Crop Death Shrinks Sugar Stockpiles to 37-Year Low: Commodities

U.S. sugar stockpiles are shrinking to the lowest in 37 years after rain and freezing weather damaged the beet crop, potentially reversing a price slump and forcing the government to ease import limits.

Farmers in Minnesota, the biggest beet grower, will reap 19 percent less than last year and output will drop in four more of the 10 biggest producing states, the U.S. Department of Agriculture estimates. Domestic prices may rise 10 percent to 41 cents a pound by year end, said Frank Jenkins, the president of Jenkins Sugar Group Inc., the largest U.S. raw-sugar broker.

Sugar is the only major agricultural commodity produced in the U.S. that is subject to import quotas, and the USDA increased the limit by 45 percent this year as futures surged 21 percent in the three months through August. Retail prices have gained 9 percent since the start of January, twice the rate of food inflation. Rising costs are squeezing margins for Kraft Foods Inc. and Hormel Foods Corp.

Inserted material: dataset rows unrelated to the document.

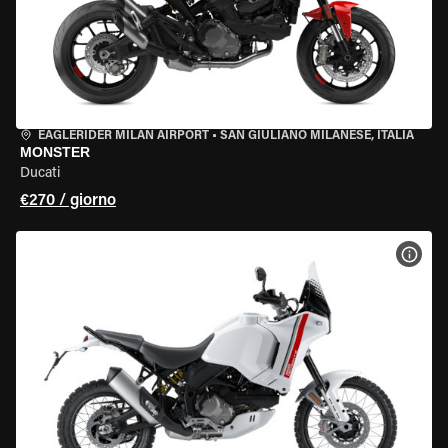
EAGLERIDER MILAN AIRPORT
•
SAN GIULIANO MILANESE, ITALIA
MONSTER
Ducati
€270 / giorno
VISU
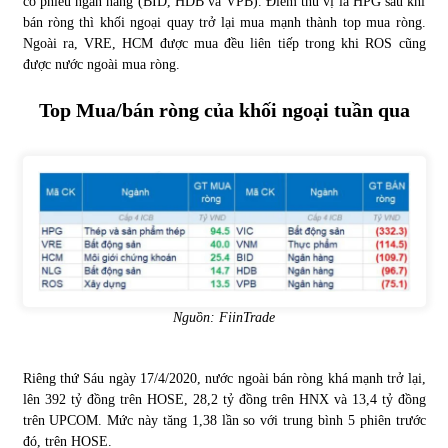
cổ phiếu ngân hàng (BID, HDB và VPB). Điểm thú vị là HPG sau khi
bán ròng thì khối ngoại quay trở lại mua mạnh thành top mua ròng.
Ngoài ra, VRE, HCM được mua đều liên tiếp trong khi ROS cũng
được nước ngoài mua ròng.
Top Mua/bán ròng của khối ngoại tuần qua
Nguồn: FiinTrade
Riêng thứ Sáu ngày 17/4/2020, nước ngoài bán ròng khá mạnh trở lại,
lên 392 tỷ đồng trên HOSE, 28,2 tỷ đồng trên HNX và 13,4 tỷ đồng
trên UPCOM. Mức này tăng 1,38 lần so với trung bình 5 phiên trước
đó, trên HOSE.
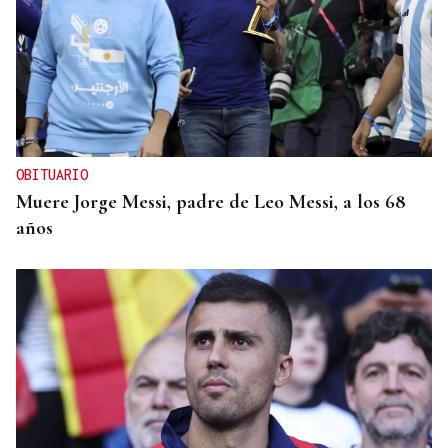
OBITUARIO
Muere Jorge Messi, padre de Leo Messi, a los 68
años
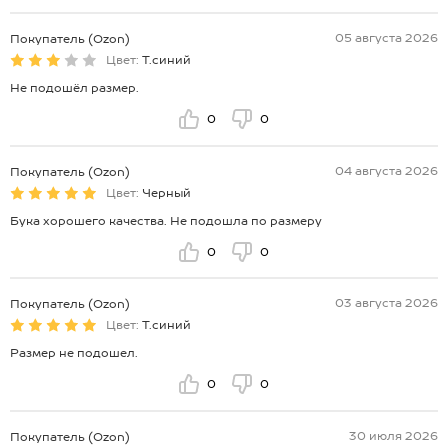
05 августа 2026
Покупатель (Ozon)
Цвет:
Т.синий
Не подошёл размер.
0
0
04 августа 2026
Покупатель (Ozon)
Цвет:
Черный
Бука хорошего качества. Не подошла по размеру
0
0
03 августа 2026
Покупатель (Ozon)
Цвет:
Т.синий
Размер не подошел.
0
0
30 июля 2026
Покупатель (Ozon)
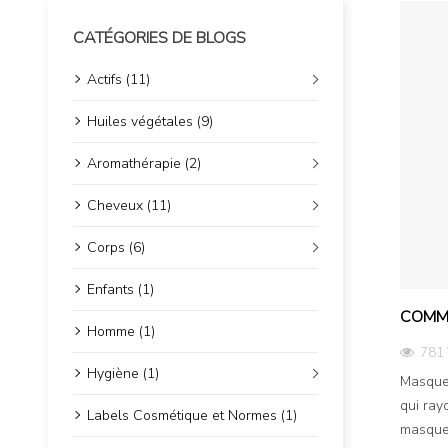
CATÉGORIES DE BLOGS
Actifs (11)
Huiles végétales (9)
Aromathérapie (2)
Cheveux (11)
Corps (6)
Enfants (1)
COMME
Homme (1)
781 
Hygiène (1)
Masque 
qui ray
Labels Cosmétique et Normes (1)
masque 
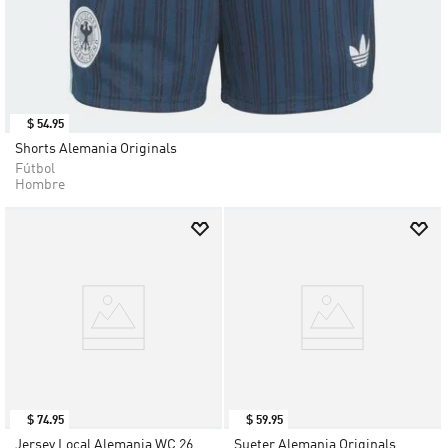
$
54
.
95
Shorts Alemania Originals
Fútbol
Hombre
$
74
.
95
$
59
.
95
Jersey Local Alemania WC 26
Sueter Alemania Originals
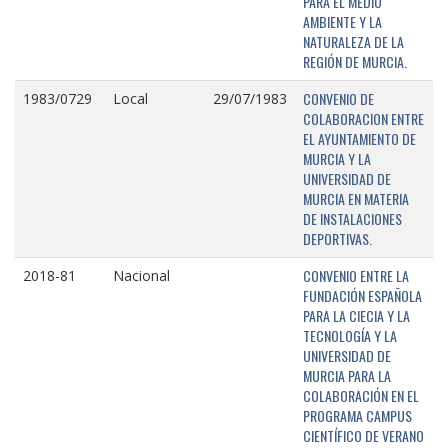
PARA EL MEDIO
AMBIENTE Y LA
NATURALEZA DE LA
REGIÓN DE MURCIA.
CONVENIO DE
1983/0729
Local
29/07/1983
COLABORACION ENTRE
EL AYUNTAMIENTO DE
MURCIA Y LA
UNIVERSIDAD DE
MURCIA EN MATERIA
DE INSTALACIONES
DEPORTIVAS.
CONVENIO ENTRE LA
2018-81
Nacional
FUNDACIÓN ESPAÑOLA
PARA LA CIECIA Y LA
TECNOLOGÍA Y LA
UNIVERSIDAD DE
MURCIA PARA LA
COLABORACIÓN EN EL
PROGRAMA CAMPUS
CIENTÍFICO DE VERANO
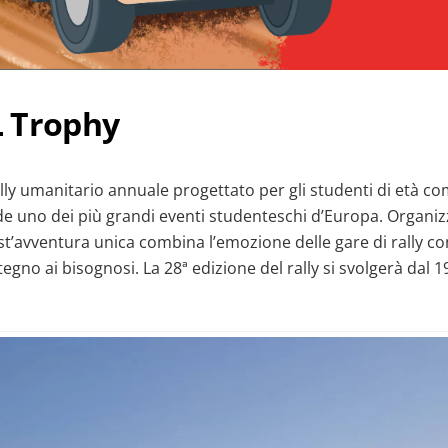
4L Trophy
lly umanitario annuale progettato per gli studenti di età com
de uno dei più grandi eventi studenteschi d’Europa. Organiz
st’avventura unica combina l’emozione delle gare di rally c
tegno ai bisognosi. La 28ª edizione del rally si svolgerà dal 1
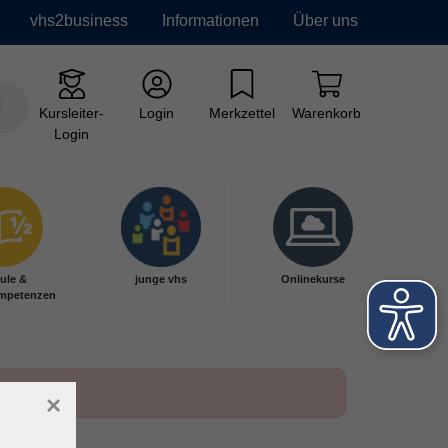
vhs2business
Informationen
Über uns
Kursleiter-
Login
Merkzettel
Warenkorb
Login
ule &
junge vhs
Onlinekurse
mpetenzen
×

“If you’re a candy or pop maker, you’re going to have a headache,” said Sterling Smith, an analyst at Country Hedging Inc. in St. Paul, Minnesota. A smaller beet harvest “is going to increase the costs of sweeteners in general,” he said.

The price of the No. 16 contract for domestic sugar, which ICE Futures U.S. introduced in 2008, dropped 8.9 percent in New York since the end of August to 37.13 cents a pound yesterday, as the government increased import quotas. The contract, which touched a record 42.5 cents on Feb. 11, 2010, covers deliveries to five U.S. ports with sugar refineries. Futures for January delivery rose 0.3 percent to 37.25 cents as of 9:27 a.m. today.

Import Quotas

The quotas mean No. 16 futures trade at a premium to ICE’s more actively traded No. 11 contract, which covers deliveries to ports in 29 countries. The No. 11 contract fell 17 percent since Aug. 31 to 24.74 cents a pound.

Stockpiles in the U.S., the world’s fourth-largest consumer, will drop more than 35 percent in the year through August 2012 to almost 1.13 million short tons (1.02 million metric tons), the lowest since 1975, the USDA estimates. Inventories will equal 9.8 percent of consumption this year, the least in 38 years. India, China and Brazil are the world’s biggest consuming nations.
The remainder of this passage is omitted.